Brexit and proposed plans to restrict immigration in the UK continue to cause headaches for the hospitality industry, as industry experts warned that difficulties in hiring staff will limit the expansion plans of companies in the sector.

GlobalData forecasts that over 7,500 new foodservice outlets will open in the UK between 2016 and 2020. However, foodservice chains are heavily reliant on migrant workers. As part of its general election campaign, the ruling Conservative party re-affirmed its commitment to lower net migration to the “tens of thousands”.  Difficulties in finding workers at an affordable wage will put this outlet expansion at risk.

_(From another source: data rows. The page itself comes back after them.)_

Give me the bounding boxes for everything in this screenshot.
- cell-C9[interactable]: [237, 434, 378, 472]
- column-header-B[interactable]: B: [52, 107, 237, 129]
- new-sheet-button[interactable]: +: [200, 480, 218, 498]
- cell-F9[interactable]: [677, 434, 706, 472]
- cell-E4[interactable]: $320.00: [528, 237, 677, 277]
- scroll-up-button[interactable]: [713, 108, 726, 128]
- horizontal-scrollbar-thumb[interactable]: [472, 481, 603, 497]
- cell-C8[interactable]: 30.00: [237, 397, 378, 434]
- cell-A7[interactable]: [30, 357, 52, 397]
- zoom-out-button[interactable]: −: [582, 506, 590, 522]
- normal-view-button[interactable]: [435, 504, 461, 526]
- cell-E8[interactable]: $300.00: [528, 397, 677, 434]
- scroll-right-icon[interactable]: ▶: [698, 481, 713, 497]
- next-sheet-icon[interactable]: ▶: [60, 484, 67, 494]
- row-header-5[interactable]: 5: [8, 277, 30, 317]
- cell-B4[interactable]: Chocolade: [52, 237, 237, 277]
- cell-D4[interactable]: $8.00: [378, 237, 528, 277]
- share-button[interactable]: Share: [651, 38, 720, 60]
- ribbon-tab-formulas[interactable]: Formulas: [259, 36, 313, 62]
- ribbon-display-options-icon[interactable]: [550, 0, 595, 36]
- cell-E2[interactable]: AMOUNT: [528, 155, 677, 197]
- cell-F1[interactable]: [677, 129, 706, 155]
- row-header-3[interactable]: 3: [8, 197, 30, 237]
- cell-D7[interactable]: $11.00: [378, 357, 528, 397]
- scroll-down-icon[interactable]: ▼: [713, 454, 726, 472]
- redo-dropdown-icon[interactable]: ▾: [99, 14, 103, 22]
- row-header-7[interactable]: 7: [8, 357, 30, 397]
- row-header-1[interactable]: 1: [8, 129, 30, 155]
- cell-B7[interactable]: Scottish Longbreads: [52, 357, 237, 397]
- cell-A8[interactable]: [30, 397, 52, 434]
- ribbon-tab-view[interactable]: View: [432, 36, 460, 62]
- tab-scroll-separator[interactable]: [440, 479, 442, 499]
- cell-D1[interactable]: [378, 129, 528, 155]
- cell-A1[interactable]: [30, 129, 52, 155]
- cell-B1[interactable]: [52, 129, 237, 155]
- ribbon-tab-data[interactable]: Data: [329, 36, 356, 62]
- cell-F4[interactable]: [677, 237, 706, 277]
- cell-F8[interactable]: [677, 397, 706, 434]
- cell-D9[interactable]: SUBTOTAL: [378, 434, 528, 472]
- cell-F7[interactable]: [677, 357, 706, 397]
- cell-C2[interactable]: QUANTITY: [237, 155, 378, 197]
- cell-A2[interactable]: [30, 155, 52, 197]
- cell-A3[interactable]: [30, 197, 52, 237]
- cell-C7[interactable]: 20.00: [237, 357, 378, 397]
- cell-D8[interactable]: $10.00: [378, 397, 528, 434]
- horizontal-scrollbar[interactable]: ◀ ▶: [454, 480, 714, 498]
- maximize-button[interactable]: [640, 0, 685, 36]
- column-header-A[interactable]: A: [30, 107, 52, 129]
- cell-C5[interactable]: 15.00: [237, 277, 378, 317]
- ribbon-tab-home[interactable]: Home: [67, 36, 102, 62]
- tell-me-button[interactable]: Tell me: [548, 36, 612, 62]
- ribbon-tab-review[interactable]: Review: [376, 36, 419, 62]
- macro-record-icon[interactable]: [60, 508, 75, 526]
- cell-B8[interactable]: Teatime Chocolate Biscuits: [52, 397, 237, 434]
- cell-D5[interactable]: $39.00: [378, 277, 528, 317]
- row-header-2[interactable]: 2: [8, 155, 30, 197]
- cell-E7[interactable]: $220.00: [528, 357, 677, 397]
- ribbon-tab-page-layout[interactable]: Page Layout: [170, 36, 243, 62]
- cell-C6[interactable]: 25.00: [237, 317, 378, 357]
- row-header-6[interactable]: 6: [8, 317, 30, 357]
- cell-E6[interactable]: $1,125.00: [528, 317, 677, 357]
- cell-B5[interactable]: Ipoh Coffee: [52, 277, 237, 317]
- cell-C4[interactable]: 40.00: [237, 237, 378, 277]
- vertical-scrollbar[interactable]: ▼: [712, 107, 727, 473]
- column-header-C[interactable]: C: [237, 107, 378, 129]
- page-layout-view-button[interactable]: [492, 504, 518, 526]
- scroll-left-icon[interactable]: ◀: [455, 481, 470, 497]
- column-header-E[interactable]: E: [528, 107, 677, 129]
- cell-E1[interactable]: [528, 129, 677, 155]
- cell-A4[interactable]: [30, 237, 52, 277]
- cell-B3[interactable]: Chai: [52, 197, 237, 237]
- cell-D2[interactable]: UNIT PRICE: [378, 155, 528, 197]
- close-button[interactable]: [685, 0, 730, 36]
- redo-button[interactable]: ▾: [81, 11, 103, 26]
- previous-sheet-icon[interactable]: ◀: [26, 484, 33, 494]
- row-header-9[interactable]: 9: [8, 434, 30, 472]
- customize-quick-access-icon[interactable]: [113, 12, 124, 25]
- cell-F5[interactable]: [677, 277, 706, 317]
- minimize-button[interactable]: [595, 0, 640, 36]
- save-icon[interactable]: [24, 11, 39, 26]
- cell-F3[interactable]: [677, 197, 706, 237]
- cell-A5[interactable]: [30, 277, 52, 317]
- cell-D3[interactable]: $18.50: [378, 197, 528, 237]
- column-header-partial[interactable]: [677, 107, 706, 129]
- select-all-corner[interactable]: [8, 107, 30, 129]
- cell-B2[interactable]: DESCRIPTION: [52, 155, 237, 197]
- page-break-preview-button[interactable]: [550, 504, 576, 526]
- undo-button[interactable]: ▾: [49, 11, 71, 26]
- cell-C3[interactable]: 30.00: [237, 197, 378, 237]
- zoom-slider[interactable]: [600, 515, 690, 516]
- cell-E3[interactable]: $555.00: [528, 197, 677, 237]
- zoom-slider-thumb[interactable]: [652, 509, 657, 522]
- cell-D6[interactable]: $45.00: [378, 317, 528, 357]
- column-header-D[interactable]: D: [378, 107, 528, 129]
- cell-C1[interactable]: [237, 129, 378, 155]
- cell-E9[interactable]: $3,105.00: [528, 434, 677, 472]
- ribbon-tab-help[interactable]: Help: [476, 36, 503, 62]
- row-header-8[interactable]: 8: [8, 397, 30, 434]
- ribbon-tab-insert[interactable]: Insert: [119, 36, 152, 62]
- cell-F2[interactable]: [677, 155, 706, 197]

As a result of decreased migration, the foodservice industry will likely need to up its game in order to appeal more to British job seekers. Hospitality jobs are often seen as low paid and low skilled. The recent increases to minimum wage may help alleviate the pay issue. But firms will also need to do more to provide skills training and career progression programs in order to show British workers that the hospitality industry offers a viable career.

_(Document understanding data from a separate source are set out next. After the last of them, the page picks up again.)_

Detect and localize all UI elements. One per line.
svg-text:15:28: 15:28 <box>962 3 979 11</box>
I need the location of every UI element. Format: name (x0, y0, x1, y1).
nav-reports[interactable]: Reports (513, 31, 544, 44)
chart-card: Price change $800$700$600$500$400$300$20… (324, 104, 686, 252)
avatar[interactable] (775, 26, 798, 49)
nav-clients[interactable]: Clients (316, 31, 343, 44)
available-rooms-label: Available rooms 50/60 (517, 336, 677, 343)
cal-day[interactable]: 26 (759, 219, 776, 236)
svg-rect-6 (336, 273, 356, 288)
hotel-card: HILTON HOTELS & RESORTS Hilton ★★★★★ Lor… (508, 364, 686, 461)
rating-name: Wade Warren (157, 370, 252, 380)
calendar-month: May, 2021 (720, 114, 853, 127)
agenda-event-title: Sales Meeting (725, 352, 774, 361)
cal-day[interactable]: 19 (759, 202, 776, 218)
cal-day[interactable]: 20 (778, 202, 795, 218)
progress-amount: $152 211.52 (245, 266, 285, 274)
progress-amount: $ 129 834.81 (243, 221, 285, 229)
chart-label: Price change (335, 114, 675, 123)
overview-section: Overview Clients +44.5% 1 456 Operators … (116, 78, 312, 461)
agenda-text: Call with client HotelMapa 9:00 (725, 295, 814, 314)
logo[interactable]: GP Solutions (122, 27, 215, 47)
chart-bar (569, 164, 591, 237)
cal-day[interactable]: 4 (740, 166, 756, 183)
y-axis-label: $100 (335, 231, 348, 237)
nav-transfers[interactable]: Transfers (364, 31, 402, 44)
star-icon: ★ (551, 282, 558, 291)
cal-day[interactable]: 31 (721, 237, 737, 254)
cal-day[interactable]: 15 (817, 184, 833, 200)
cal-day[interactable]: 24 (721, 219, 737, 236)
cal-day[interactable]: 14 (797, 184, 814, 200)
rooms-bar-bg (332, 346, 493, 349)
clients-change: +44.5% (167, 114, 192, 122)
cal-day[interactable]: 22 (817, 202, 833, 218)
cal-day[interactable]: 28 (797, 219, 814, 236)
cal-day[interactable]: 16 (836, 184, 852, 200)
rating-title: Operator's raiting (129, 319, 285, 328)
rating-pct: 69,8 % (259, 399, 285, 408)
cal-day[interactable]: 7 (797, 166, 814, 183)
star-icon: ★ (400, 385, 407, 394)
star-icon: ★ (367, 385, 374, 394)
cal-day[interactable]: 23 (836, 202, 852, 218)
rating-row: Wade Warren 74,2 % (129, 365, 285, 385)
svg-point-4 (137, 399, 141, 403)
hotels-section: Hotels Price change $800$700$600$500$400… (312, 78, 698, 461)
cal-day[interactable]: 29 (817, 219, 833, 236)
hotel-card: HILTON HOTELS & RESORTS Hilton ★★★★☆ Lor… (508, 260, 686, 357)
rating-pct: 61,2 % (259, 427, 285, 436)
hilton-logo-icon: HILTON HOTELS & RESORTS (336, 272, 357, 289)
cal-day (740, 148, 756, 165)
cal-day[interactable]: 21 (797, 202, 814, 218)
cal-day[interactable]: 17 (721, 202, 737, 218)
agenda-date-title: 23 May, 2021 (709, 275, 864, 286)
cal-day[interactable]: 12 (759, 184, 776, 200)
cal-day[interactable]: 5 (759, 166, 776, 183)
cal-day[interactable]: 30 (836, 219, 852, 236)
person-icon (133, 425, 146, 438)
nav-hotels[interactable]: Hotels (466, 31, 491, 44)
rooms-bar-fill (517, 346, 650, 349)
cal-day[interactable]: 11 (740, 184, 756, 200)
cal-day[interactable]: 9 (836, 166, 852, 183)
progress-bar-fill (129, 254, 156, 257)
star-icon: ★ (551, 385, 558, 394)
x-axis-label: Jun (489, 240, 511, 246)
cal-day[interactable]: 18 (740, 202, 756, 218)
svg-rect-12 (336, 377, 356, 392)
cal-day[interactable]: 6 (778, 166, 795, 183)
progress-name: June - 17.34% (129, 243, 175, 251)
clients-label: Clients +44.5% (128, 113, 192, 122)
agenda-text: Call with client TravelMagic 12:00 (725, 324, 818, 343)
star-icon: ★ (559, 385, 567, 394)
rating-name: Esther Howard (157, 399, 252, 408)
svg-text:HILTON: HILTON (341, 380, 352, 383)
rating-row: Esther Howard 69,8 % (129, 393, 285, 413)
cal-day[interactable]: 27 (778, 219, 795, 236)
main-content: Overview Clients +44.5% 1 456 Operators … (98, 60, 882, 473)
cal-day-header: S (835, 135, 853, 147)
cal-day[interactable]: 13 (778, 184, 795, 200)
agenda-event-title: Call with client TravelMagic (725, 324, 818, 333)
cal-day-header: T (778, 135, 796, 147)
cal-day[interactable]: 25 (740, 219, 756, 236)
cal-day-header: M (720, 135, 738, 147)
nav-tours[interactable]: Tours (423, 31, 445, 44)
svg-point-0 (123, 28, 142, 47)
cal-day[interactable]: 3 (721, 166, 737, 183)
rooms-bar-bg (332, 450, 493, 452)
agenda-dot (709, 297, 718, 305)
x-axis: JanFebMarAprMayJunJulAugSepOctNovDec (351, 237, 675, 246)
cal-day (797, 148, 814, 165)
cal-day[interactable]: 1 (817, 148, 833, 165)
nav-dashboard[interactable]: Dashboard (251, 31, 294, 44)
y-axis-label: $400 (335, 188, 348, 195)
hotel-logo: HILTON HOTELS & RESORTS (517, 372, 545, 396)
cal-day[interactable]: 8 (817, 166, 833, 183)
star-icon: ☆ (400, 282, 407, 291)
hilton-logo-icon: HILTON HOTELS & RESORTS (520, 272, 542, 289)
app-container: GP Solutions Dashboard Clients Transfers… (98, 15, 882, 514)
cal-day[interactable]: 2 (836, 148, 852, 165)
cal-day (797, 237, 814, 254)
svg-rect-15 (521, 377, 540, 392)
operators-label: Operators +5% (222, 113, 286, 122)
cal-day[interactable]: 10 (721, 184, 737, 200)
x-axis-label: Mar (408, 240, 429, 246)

Both the wage increases and increased spending on training will eat into the already squeezed margins of operators. And expanding and improving training programs is not a simple task. However, forthcoming limits to migration mean that operators may not face much of a choice.

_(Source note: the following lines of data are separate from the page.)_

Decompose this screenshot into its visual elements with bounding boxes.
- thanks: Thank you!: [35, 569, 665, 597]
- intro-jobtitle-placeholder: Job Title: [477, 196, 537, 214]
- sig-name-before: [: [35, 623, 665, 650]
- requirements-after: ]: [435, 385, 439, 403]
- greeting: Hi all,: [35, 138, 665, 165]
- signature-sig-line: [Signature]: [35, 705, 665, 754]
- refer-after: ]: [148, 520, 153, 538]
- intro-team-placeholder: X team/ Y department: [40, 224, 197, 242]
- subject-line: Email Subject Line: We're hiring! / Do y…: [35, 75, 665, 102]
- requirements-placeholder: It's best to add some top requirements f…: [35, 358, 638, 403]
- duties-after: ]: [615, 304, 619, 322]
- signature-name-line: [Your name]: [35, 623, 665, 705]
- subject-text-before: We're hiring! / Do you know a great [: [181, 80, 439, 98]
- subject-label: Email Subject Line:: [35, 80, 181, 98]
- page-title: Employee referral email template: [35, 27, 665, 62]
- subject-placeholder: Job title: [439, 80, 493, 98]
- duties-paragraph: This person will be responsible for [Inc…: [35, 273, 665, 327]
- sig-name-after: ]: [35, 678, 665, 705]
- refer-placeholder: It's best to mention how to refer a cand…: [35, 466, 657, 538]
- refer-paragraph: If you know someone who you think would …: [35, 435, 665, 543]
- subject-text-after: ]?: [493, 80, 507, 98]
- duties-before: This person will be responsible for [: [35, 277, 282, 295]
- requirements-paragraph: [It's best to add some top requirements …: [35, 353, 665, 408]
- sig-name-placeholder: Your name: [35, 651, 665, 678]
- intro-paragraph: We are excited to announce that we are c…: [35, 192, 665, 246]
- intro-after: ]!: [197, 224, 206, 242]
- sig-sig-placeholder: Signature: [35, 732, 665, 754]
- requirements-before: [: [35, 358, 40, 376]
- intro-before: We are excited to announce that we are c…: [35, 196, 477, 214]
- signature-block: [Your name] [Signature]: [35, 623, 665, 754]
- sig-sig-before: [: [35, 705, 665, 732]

Existing programs to reach out to the long-term unemployed, while successful, are unlikely to 

yield sufficient workers to match demand. The British Hospitality Association claimed that a scheme launched in association with the Department for Work and Pensions had created 67,000 new careers for long-term unemployed Brits in the hospitality industry over the past three years. However the BHA also claimed that EU migrants alone account for 700,000 of the 4.5 million workers in the hospitality industry.

This makes the outcome of the Brexit negotiations of vital importance to the foodservice industry. Should the Brexit deal substantially curtail the freedom of movement of workers, a proposed “barista visa”, allowing young workers into the UK for a 2 year, non-extendable term, may alleviate the pressure. However this is unlikely to fully plug the gap, especially if migrants see the UK as an unwelcoming host, and chose to move elsewhere.